Saturday, May 1, 2010

once bitten


Earlier this week I was waiting for something else to happen and watched a woman with a small dog get her wrist bitten. She deserved it--people who get bitten generally do--but what was interesting about the transaction was her complete surprise and her apparent inability to see life from another creature's point of view.

Here's what happened: The setting was an urban (well, sort of urban) campus, and it was a warm day between classes--the sidewalks were very full. Even from about 500 feet away, I could see the little dog was signaling a lot of unambiguous anxiety about the crowding, the feet, the bicycles, and the periodic outbreaks of humans running with Frisbees. Whenever some new alarm was raised, the dog would flatten its ears and half-lower its rump, pulling backward on the leash, and the human on the other end would pull the dog forward. They progressed at a snail's pace down the block, slowed by anxiety on one end of the string, exasperation on the other.

When the pair came to the crosswalk, the woman reached down to pick the dog up and presumably carry it safely across the busy street, and this is when the bite occurred--just as she moved to get one hand under the dog's ribcage while the other hand was flapping around, busy with winding the slack of the leash around her palm. Suddenly a balky, worried little dog became a biting dog, a frantic bundle of defensive rage. The dog latched on to the woman's wrist, just for a second, but with the momentum of sheer panic. I'm sure it hurt, even if the dog was diminutive, and this hurt escalated when the dog got thwacked fairly hard for misbehaving--an event that probably reinforced the original message that humans do unpredictable, hurtful things with their strange appendages.

Why does our species find it so easy to disregard clear signals from other creatures? Episodes like this are a form of cruelty that seem to be off the radar of people active in the animal-rights movement, perhaps because so many people in the movement don't seem to know very much about canine or other species behavior. Yes, PETA, puppy mills are bad, and you can take a picture of how very bad they are, but I argue that this is worse.

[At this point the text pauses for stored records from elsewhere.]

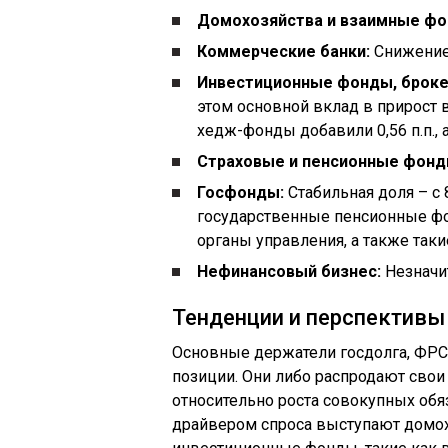
Домохозяйства и взаимные фо
Коммерческие банки:
Снижение д
Инвестиционные фонды, броке
этом основной вклад в прирост в
хедж-фонды добавили 0,56 п.п., а
Страховые и пенсионные фонд
Госфонды:
Стабильная доля – с 8
государственные пенсионные фо
органы управления, а также таки
Нефинансовый бизнес:
Незначит
Тенденции и перспективы
Основные держатели госдолга, ФРС
позиции. Они либо распродают свои
относительно роста совокупных обя
драйвером спроса выступают домох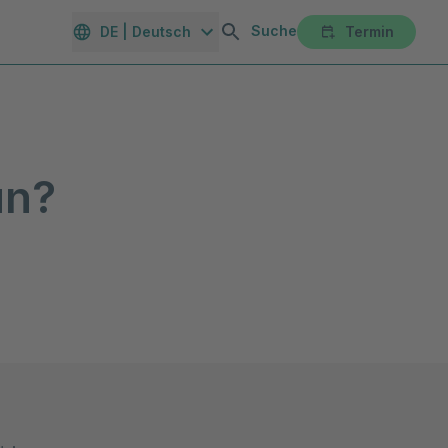
Suche
DE | Deutsch
Termin
orte
Gesundheitsmagazin
Unternehmen
Karriereportal
un?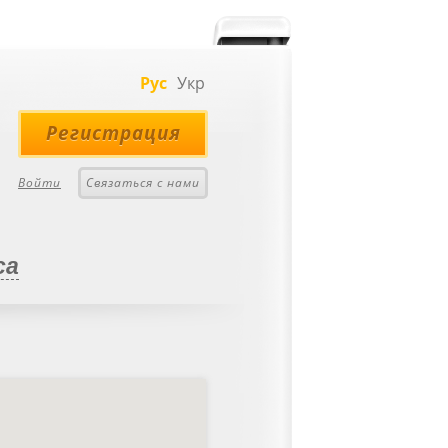
Рус
Укр
Регистрация
Войти
Связаться с нами
са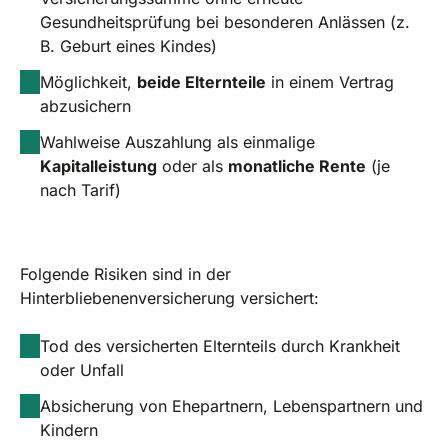
Gesundheitsprüfung bei besonderen Anlässen (z.
B. Geburt eines Kindes)
Möglichkeit,
beide Elternteile
in einem Vertrag
abzusichern
Wahlweise Auszahlung als einmalige
Kapitalleistung
oder als
monatliche Rente
(je
nach Tarif)
Folgende Risiken sind in der
Hinterbliebenenversicherung versichert:
Tod des versicherten Elternteils durch Krankheit
oder Unfall
Absicherung von Ehepartnern, Lebenspartnern und
Kindern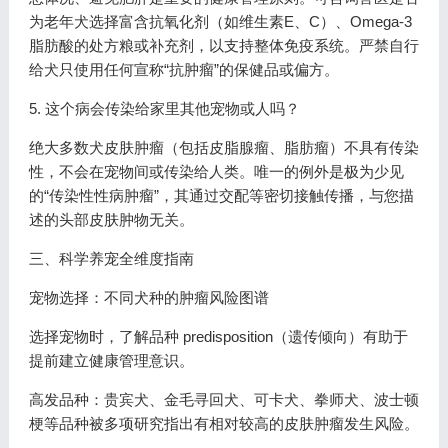
为老年犬选择富含抗氧化剂（如维生素E、C）、Omega-3
脂肪酸的处方粮或补充剂，以支持整体免疫系统。严禁自行
给犬只使用任何宣称“抗肿瘤”的保健品或偏方。
5. 这个病会传染给家里其他宠物或人吗？
绝大多数犬皮肤肿瘤（包括皮脂腺瘤、脂肪瘤）不具有传染
性，不会在宠物间或传染给人类。唯一的例外是极为少见
的“传染性性病肿瘤”，其通过交配等密切接触传播，与您描
述的头部皮肤肿物无关。
三、科学养宠全维度指南
宠物选择：不同犬种的肿瘤风险图谱
选择宠物时，了解品种 predisposition（遗传倾向）有助于
提前建立健康管理意识。
高发品种：贵宾犬、金毛寻回犬、可卡犬、拳师犬、波士顿
梗等品种被多项研究指出有相对较高的皮肤肿瘤发生风险。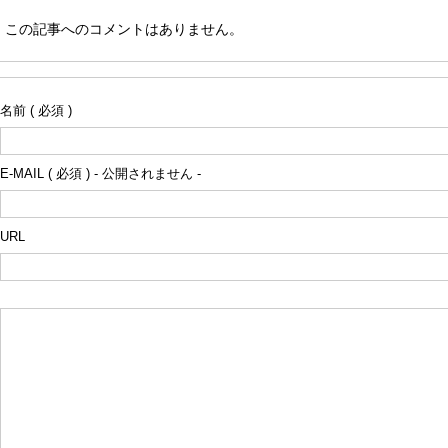
この記事へのコメントはありません。
名前 ( 必須 )
E-MAIL ( 必須 ) - 公開されません -
URL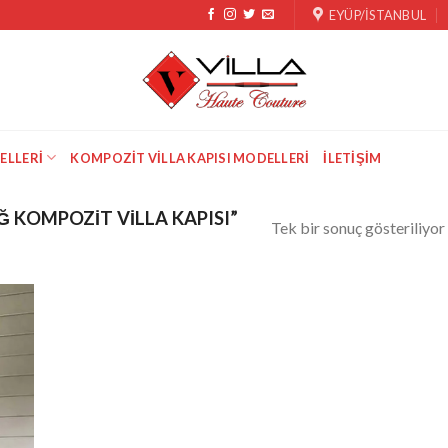
EYÜP/İSTANBUL
ELLERI
KOMPOZIT VILLA KAPISI MODELLERI
İLETIŞIM
 KOMPOZIT VILLA KAPISI”
Tek bir sonuç gösteriliyor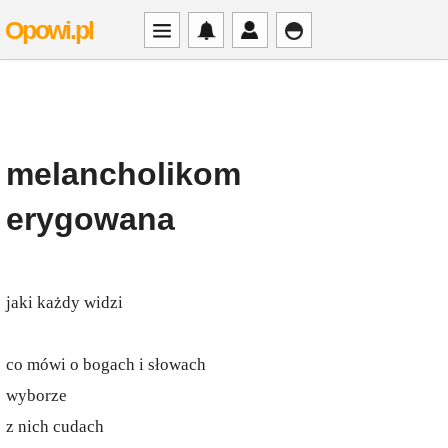
Opowi.pl
melancholikom
erygowana
jaki każdy widzi
co mówi o bogach i słowach
wyborze
z nich cudach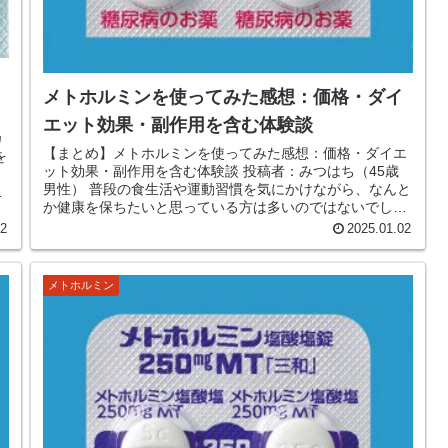
メトホルミンを使ってみた感想：価格・ダイ
エット効果・副作用を含む体験談
カ
【まとめ】メトホルミンを使ってみた感想：価格・ダイエ
を
ット効果・副作用を含む体験談 投稿者：みつはち（45歳
、
男性） 普段の食生活や運動習慣を気にかけながら、なんと
う
か健康を保ちたいと思っている方は多いのではないでしょ
うか。私も40代を超えて...
02
2025.01.02
メトホルミン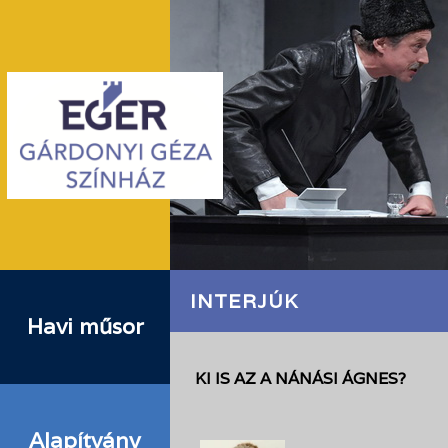
INTERJÚK
Havi műsor
KI IS AZ A NÁNÁSI ÁGNES?
Alapítvány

If a dog has rights, then one of them is to be understood, especially when the dog is yelling at us, as loud as possible, at the top of a pair of tiny lungs.

1 comment:

  1. Dogs are at the top of my favorite creatures list. I raised a family of 5 dogs—mom, dad and 3 of their 6 sons. I was there at their birth. Their mom, Lindsay, was truly one of my best friends ever in my lifetime.

    My girl was 19 when she died (Nov. 29th, 2009). My relationship with her—and of course the rest of her kin—taught me about how wise and sensitive dogs are. They only want to get and give love. If they act out, you know there's a very good reason.